Aït ben Haddou est un ksar du Maroc inscrit sur la liste du patrimoine mondial de l'UNESCO depuis 1987.
Région de plateaux tabulaires calcaires et désertiques, c'était un point de passage traditionnel des caravanes reliant Marrakech au sud du Sahara.
A l'intérieur, se pressent de nombreuses maisons d'habitation, les unes modestes, les autres faisant figure de petits châteaux.
Les hautes tours d'angle sont décorées à la partie supérieure de motifs décoratifs en brique crue, faites de boue et paille et séchées au soleil, nommées "adobes".
Les habitants sont pour la plupart des berbères anciennement nomades qui ont ensuite choisi la sédentarité pour des raisons diverses.
Plusieurs films y ont été tournés parmi lesquels : Lawrence d'Arabie (1962), Sodome et Gomorrhe (1962), L'Homme qui voulut être roi (1975), Le Diamant du Nil (1985), Un thé au Sahara (1990), La Momie (1999), Gladiator (2000), Alexandre (2004).
Déjà à quelques kilomètres au sud de Marrakech, on perçoit le changement dans le style des constructions : au style mauresque raffiné succèdent les villages berbères construits en pisé couleur de terre d’origine.
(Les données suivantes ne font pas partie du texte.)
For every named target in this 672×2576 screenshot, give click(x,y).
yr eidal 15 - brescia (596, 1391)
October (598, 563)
L’architecture berbère n’a jamais été influencée par la conquête arabe. On peut dire que les montagnes de l'Atlas séparent le Maroc en deux : au nord des chaînes de l'Atlas, le Maroc arabe, et au sud de ces chaînes, un Maroc berbère qui se sent encore aujourd'hui mis à l'écart de la politique de développement du pouvoir central.
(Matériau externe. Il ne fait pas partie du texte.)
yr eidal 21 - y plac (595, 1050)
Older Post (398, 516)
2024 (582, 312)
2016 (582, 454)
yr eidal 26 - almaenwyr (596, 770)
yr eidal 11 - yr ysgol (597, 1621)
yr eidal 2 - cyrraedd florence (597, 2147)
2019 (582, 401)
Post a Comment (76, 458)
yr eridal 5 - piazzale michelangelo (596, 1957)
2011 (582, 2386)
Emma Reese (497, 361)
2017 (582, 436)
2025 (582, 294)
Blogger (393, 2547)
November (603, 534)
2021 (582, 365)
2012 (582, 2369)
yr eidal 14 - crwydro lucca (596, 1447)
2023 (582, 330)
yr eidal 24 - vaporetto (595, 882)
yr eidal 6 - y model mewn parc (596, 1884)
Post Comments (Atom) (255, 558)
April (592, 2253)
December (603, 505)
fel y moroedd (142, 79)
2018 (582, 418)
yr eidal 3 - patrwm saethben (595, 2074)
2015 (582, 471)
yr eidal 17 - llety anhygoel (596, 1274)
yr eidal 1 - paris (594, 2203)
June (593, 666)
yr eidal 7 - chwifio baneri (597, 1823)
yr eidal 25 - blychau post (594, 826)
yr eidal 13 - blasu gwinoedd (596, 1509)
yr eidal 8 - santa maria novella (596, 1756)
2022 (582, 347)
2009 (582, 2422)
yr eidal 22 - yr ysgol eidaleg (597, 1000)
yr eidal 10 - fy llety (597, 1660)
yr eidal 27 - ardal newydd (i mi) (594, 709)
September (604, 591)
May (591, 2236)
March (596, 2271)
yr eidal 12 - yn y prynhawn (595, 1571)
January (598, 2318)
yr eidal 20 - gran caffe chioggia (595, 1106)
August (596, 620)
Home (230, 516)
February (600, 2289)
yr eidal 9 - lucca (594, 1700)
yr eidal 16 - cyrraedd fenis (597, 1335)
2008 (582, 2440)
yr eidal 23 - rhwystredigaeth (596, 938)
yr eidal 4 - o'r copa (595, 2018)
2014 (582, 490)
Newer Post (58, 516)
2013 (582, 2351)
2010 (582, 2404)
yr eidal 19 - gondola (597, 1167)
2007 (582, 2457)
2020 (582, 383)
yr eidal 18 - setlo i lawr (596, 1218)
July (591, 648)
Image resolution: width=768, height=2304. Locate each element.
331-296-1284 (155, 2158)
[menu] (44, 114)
Le pisé est un matériau de construction constitué de terre argileuse, de cailloux et de paille liés par de l'eau. Le tout est moulé sur place à l'aide de panneaux de coffrage (comme pour le béton). Le chef d'équipe, (le maalem) dirige une équipe de quelques ouvriers qui tirent la terre du lieu même de la construction. Mise en paniers, cette terre est hissée à dos d'homme sur les murs en construction et jetée dans les coffrages. Le pisé est tassé avec un pilon en bois par le maalem qui pousse un cri à chaque coup.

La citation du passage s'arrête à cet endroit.